Chris Froome refuses to set home and let an opportunity to become world champion in Bergen, Norway, pass by.

Team Sky’s star will represent Great Britain today in the individual time trial, on a course covers 31 kilometres and ends with a 3.4-kilometre climb.

>>> Is it worth riders making bike changes for the final climb of the Worlds time trial?

Froome just returned from Spain where he won the Vuelta a España to complete a double with this Tour de France victory in July. On Sunday, he helped Sky to a bronze medal in the team time trial.

“It’s not something I’ve trained specifically for,” Froome told the Telegraph. “I’ve come here off the back of the Tour and the Vuelta with whatever form I’ve got on that start line. And I’m up against guys who have focused the last few months of their season specifically one this.

“So it’s a tricky one. But at the same time I’d much rather be here and be giving it a shot, rather than being at home and wondering ‘what if?'”

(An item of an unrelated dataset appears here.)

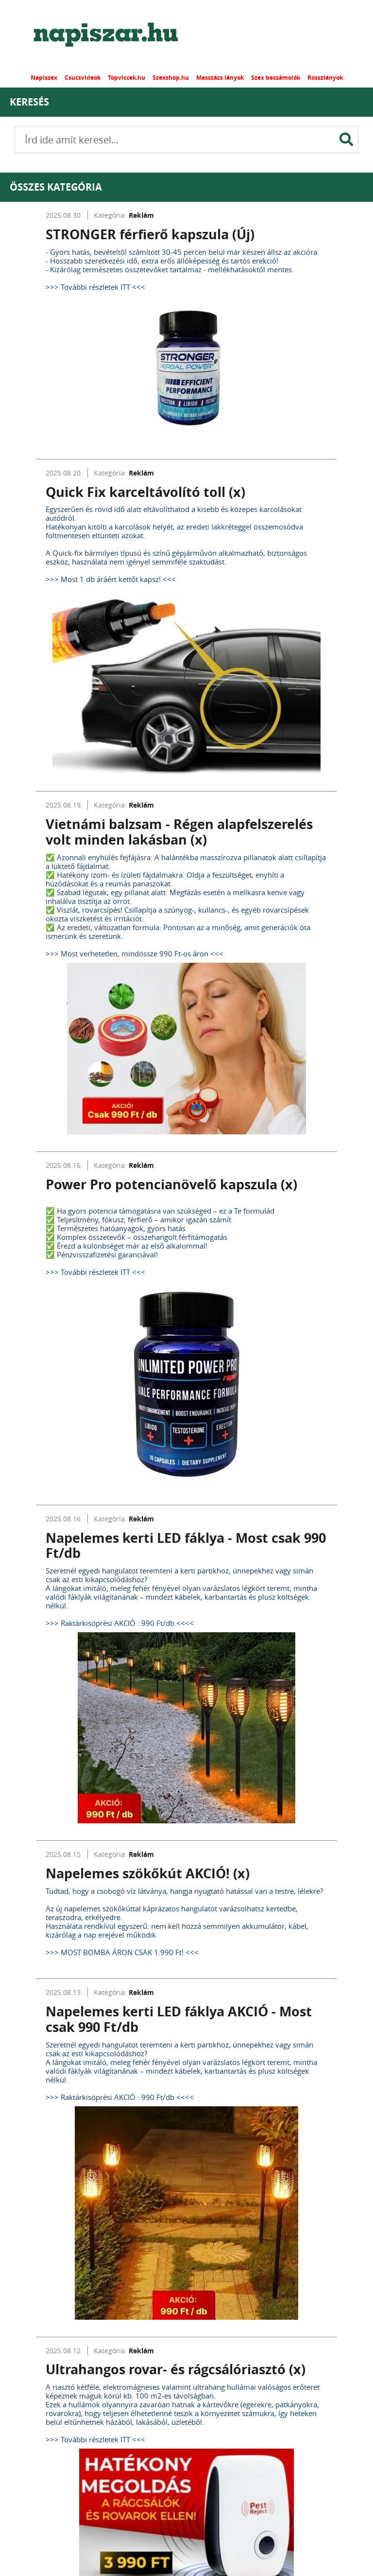  Describe the element at coordinates (171, 77) in the screenshot. I see `Szexshop.hu` at that location.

German Tony Martin will defend his title and start last, with Froome beginning third to last, just before his top rival, Dutchman Tom Dumoulin.

Dumoulin won the Giro d’Italia and backed off to train specifically for the World Championships time trial and road race. He helped Sunweb to the team time trial gold medal already on Sunday.



Froome’s Grand Tour campaign saw him become the first rider to win the Tour/Vuelta double since Spain moved its race to the late summer date in 1995.

In the Vuelta, Froome won one summit finish stage and the time trial. The effort, however, could leave him without fuel in the tank.

“I’ve no expectations for Wednesday but if I could pull it off it would be magic, an incredible end to what has been an incredible season already.”

The only Brits to have won the time trial title are Chris Boardman in 1994 and Bradley Wiggins in 2014.

The Bergen course is forcing many top stars to plan a bike change before the summit finish. The time trial climbs 3.4 kilometres at an average of 9.1 per cent.

“I estimate you’d probably lose about 15 seconds in loss of momentum and getting on the bike again and getting back up to speed,” Froome said.

“Of course time trials can be lost by five or 10 seconds. So it could be decisive.”